Only text is carried over. Reproduce the entries below exactly.

Saved data entries:
####

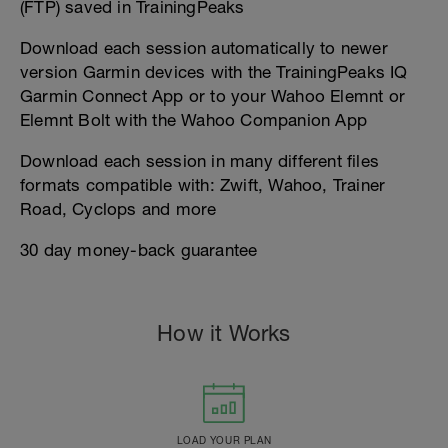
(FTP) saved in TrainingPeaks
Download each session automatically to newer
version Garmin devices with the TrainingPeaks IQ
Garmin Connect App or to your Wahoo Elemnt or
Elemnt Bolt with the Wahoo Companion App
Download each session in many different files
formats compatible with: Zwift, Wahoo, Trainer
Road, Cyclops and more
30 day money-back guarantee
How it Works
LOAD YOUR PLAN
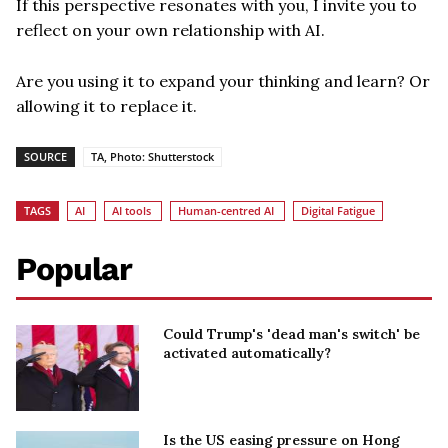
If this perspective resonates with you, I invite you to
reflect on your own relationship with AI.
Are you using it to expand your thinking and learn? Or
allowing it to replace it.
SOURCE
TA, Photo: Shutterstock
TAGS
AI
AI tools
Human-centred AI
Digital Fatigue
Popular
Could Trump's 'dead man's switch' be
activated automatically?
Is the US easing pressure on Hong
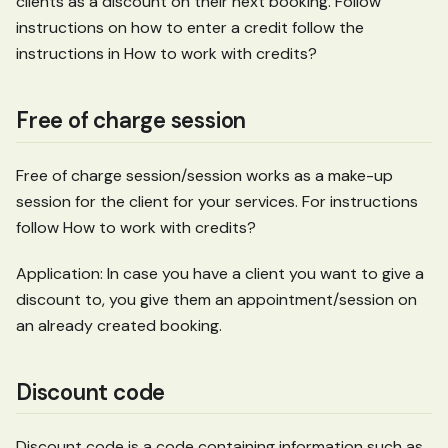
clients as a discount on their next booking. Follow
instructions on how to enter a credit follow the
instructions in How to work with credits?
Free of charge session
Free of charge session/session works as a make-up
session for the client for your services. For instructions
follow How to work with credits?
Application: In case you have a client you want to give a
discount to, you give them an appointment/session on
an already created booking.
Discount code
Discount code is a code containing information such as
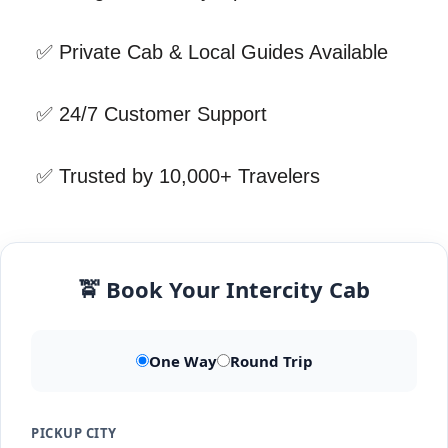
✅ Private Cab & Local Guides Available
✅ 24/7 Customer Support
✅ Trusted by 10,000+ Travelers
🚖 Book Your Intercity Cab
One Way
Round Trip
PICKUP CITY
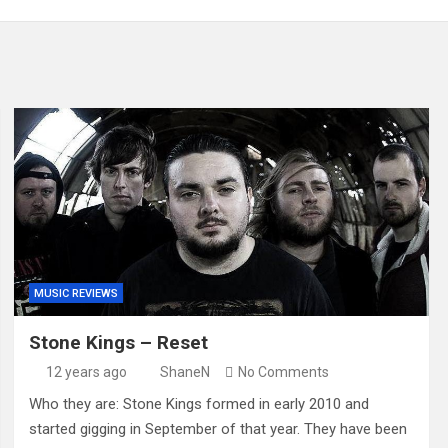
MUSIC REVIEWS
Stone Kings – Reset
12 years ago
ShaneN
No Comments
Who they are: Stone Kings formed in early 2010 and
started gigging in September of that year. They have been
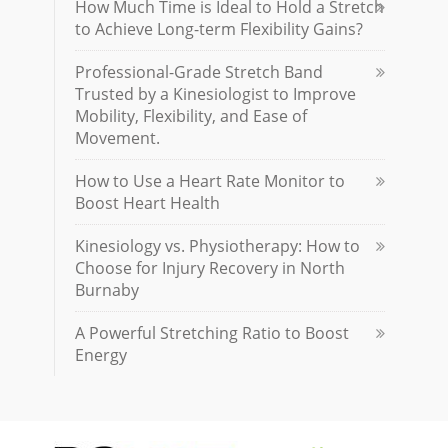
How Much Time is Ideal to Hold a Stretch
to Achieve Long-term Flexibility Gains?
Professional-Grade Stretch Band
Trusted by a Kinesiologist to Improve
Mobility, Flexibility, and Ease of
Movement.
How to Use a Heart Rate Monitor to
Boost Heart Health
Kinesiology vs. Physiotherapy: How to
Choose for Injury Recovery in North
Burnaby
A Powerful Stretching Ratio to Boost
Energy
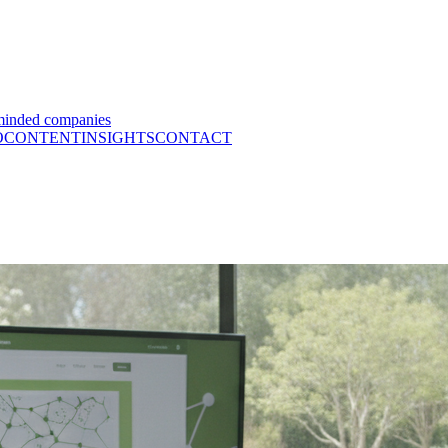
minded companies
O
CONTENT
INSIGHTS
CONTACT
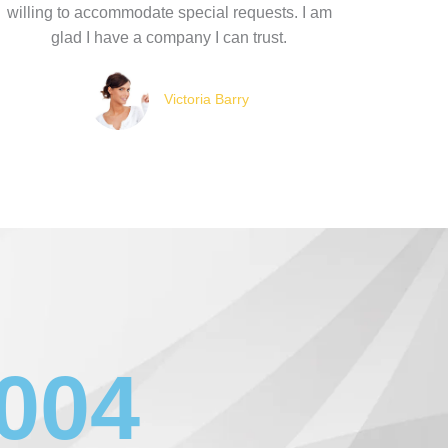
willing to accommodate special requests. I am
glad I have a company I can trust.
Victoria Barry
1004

####

- EXERCISE ANSWER
(FTP) saved in TrainingPeaks
Download each session automatically to newer
version Garmin devices with the TrainingPeaks IQ
Garmin Connect App or to your Wahoo Elemnt or
Elemnt Bolt with the Wahoo Companion App
Download each session in many different files
formats compatible with: Zwift, Wahoo, Trainer
Road, Cyclops and more
30 day money-back guarantee
How it Works
LOAD YOUR PLAN
If this perspective resonates with you, I invite you to
reflect on your own relationship with AI.
Are you using it to expand your thinking and learn? Or
allowing it to replace it.
SOURCE
TA, Photo: Shutterstock
TAGS
AI
AI tools
Human-centred AI
Digital Fatigue
Popular
Could Trump's 'dead man's switch' be
activated automatically?
Is the US easing pressure on Hong
clients as a discount on their next booking. Follow
instructions on how to enter a credit follow the
instructions in How to work with credits?
Free of charge session
Free of charge session/session works as a make-up
session for the client for your services. For instructions
follow How to work with credits?
Application: In case you have a client you want to give a
discount to, you give them an appointment/session on
an already created booking.
Discount code
Discount code is a code containing information such as
✅ Private Cab & Local Guides Available
✅ 24/7 Customer Support
✅ Trusted by 10,000+ Travelers
🚖 Book Your Intercity Cab
One Way
Round Trip
PICKUP CITY
MUSIC REVIEWS
Stone Kings – Reset
12 years ago
ShaneN
No Comments
Who they are: Stone Kings formed in early 2010 and
started gigging in September of that year. They have been
How Much Time is Ideal to Hold a Stretch
to Achieve Long-term Flexibility Gains?
Professional-Grade Stretch Band
Trusted by a Kinesiologist to Improve
Mobility, Flexibility, and Ease of
Movement.
How to Use a Heart Rate Monitor to
Boost Heart Health
Kinesiology vs. Physiotherapy: How to
Choose for Injury Recovery in North
Burnaby
A Powerful Stretching Ratio to Boost
Energy
minded companies
O
CONTENT
INSIGHTS
CONTACT
willing to accommodate special requests. I am
glad I have a company I can trust.
Victoria Barry
1004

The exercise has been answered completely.